This repo provides two examples and a script to easily define and run mapper and reducer functions against Hadoop MapReduce.

Generally speaking, on the top level there are folders that must contain:

  • sample directory with data to be copied in hdfs within docker container

ENSURE THAT .py FILES HAVE chmod +x PERMISSIONS (This is hadoop requirement)

Of course, the idea is to add more folders that demonstrate different aggregations that can be achieved with MapReduce over different datasaets (that are available in the sample folder). The aspiration was to make something reusable quickly and cheaply.


  1. Download this repo
  2. CD into this repo
  3. Run the following
docker run \
  -v $(pwd):/usr/local/hadoop/py \
  -it sequenceiq/hadoop-docker:2.7.1 \
  /usr/local/hadoop/py/ grep

(notice the grep keyword at the end - corresponds to the folder grep!)

expected output:

foo	6
quux	4

Another example:

docker run \
  -v $(pwd):/usr/local/hadoop/py \
  -it sequenceiq/hadoop-docker:2.7.1 \
  /usr/local/hadoop/py/ count

(notice the count keyword at the end - corresponds to the folder count!)

expected output:

bar	0
foo	6
labs	0
quux	4

Question: How would you update the simple grep above to manage any type of search? (In this case it encodes the "f" / "x" searching inside the reducer function). So basically...

  • what if I wanted to find all the words that have "oo"

Given that our data has the following text 'quux bar foo labs quux foo foo' if wanted to filter the words that merely the duplicated letters "oo" we can run the following command


docker run \
-v $(pwd):/usr/local/hadoop/py  \
-it sequenceiq/hadoop-docker:2.7.1  \
/usr/local/hadoop/py/ basic \
fs -ls | grep oo 


foo	6

  • the words that start in "k" but end in "e"
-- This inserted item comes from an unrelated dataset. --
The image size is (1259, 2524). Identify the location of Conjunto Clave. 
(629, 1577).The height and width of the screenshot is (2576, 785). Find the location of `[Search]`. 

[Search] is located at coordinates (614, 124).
Given that our data has the following text 'quux bar foo labs quux foo foo' if we wanted to find the word 'quux' where the first letter starts with 'q' and ends with 'x' we can run the following command filter the results.


docker run  \
-v $(pwd):/usr/local/hadoop/py \
-it sequenceiq/hadoop-docker:2.7.1 \
/usr/local/hadoop/py/ count \
fs -ls | grep "^q\w*x\b"


quux	4

  • the words that have a single capital letter in them?

*Given that our data has the following text 'quux bar foo labs quux foo foo' finding the words that contain a single capital letter would be lackluster because we dont have anything. Nonetheless below are two ways to filter words containe a single capital letter and one way to filter words with a single lowercase letter.

INPUT {cap}

docker run  \
-v $(pwd):/usr/local/hadoop/py \
-it sequenceiq/hadoop-docker:2.7.1  \
/usr/local/hadoop/py/ count \
fs -ls | grep '[[:upper:]]'


INPUT {cap}

docker run  \
-v $(pwd):/usr/local/hadoop/py  \
-it sequenceiq/hadoop-docker:2.7.1 \
/usr/local/hadoop/py/ count \
fs -ls | grep '[A-Z]'


INPUT {lowercase}

docker run  \
-v $(pwd):/usr/local/hadoop/py \
-it sequenceiq/hadoop-docker:2.7.1  \
/usr/local/hadoop/py/ count \
fs -ls | grep '[[:lower:]]'


bar	0
foo	6
labs	0
quux	4

As you can imagine, the fix is not to hardcode all of these scenarios inside the map/reduce functions but instead, to come up with a more generic way to solve this.